Previous activism has seen Andrews her chain herself to a gate, climb onto a freight train and glue herself to a motorway.

She said she was feeling strong after three weeks in the bucket, where she ate food she would normal eat on a tramp like cereals, protein bars and dehydrated meals she had prepared in line with the dietary restrictions for her autoimmune health issues.

Rach Andrews is on bail at home and cannot travel to the West Coast
Rach Andrews is on bail at home and cannot travel to the West Coast

She said she and Taptiklis were good friends and supported each other during rough moments in the bucket.

They spent time doing Wordle, puzzles, reading, contacting family and friends, creating content for social media and making sure their tarpaulin roof was wind and waterproof.

They urinated into a bucket that they tipped over the side, and used a “really big, triple-lined, huge industrial-strength dry bag” for solid waste.

Climate change protesters have occupied coal buckets at Stockton mine twice this year.
Climate change protesters have occupied coal buckets at Stockton mine twice this year.

She will be defending charges of climbing into the coal bucket in April for three days at a judge-alone trial, and has not entered a plea to the latest charges.

Released on bail, she must not travel to the West Coast, contact Taptiklis, take part in any protest and remain in her home for 22 hours a day. She lives with seven others in a community house in Wellington.
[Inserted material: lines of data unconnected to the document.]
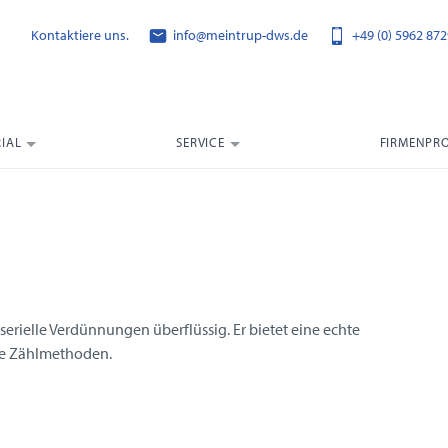
Kontaktiere uns.
info@meintrup-dws.de
+49 (0) 5962 872
IAL
SERVICE
FIRMENPRO
erielle Verdünnungen überflüssig. Er bietet eine echte
die Zählmethoden.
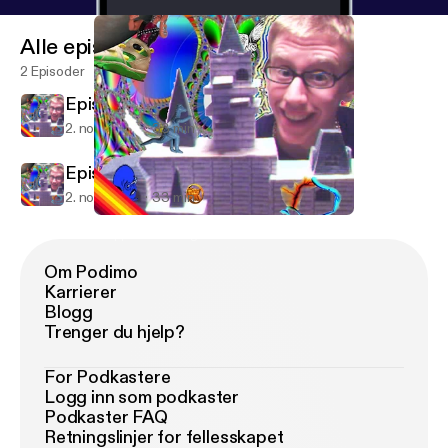
Alle episoder
2 Episoder
Episode 1
2. nov. 2009
33 min
Episode 1
2. nov. 2009
33 min
Episode 1
Droppin' Knowledge.
Om Podimo
Karrierer
Blogg
Trenger du hjelp?
For Podkastere
Logg inn som podkaster
Podkaster FAQ
Retningslinjer for fellesskapet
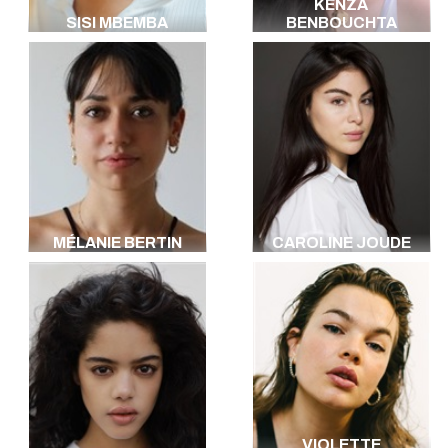
KENZA
SISI MBEMBA
BENBOUCHTA
MÉLANIE BERTIN
CAROLINE JOUDE
VIOLETTE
“I don’t think people who are fighting for justice are the criminals,” she said. “I realise that according to the letter of the law I’m accused of breaking some of those laws and there are consequences for that.”

Taptiklis said he got involved because he believed the Stockton mine expansion was the most environmentally damaging of any of the projects on the fast-track list.
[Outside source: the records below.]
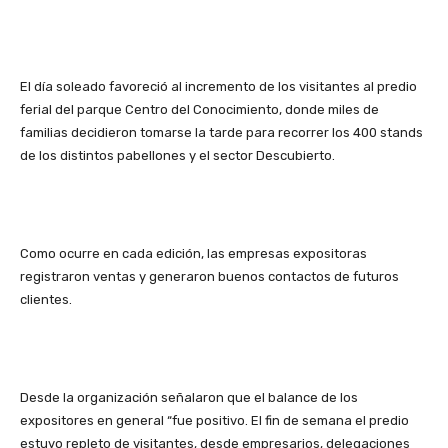
El día soleado favoreció al incremento de los visitantes al predio
ferial del parque Centro del Conocimiento, donde miles de
familias decidieron tomarse la tarde para recorrer los 400 stands
de los distintos pabellones y el sector Descubierto.
Como ocurre en cada edición, las empresas expositoras
registraron ventas y generaron buenos contactos de futuros
clientes.
Desde la organización señalaron que el balance de los
expositores en general “fue positivo. El fin de semana el predio
estuvo repleto de visitantes, desde empresarios, delegaciones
Tamati Taptiklis has been involved in environmental campaigning for 18 years.
Tamati Taptiklis has been involved in environmental campaigning for 18 years.

He said Denniston was a stunning landscape that had unique and ancient rock formations, as well as an endemic carnivorous plant that catches flies and only grows there due to the soil chemistry.

“It is just absolutely phenomenal to walk through virgin 40-million-year-old forest and then see suddenly 100m away the forest has been sliced down and there’s a gaping hole and a pit filled with black water,” he said.

Taptiklis, who grew up in Wellington, said he has a degree in ecology and biodiversity from Victoria University but has worked as a crisis counsellor in the mental health sector and as an outdoor instructor.

For the past 18 years he has been involved in trying to inspire and educate people to take steps to look after the climate, including organising climate festivals and a campaign for people to take shorter showers.

“I discovered after a few years that shorter showers is not going to cut it when multinational corporations are ripping the coal out, burning it and putting it in the atmosphere. Petitions might be helpful on some level but ultimately they haven't delivered any change.”

He said people had told him that while the climate was important, climbing into a coal bucket was not the right way to protect it.

Taptiklis said the prospect of a conviction was unimportant when an estimated million people were prematurely dying every year globally because of the impact of climate change.

He said he made the decision many years ago not to have children because there would not be enough resources for them to get through life.

“I’ve grieved every day for the children that I don’t get to have a relationship with. I have 12 nephews and nieces and I want them to have a chance to have a life as comfortable as my generation has had.”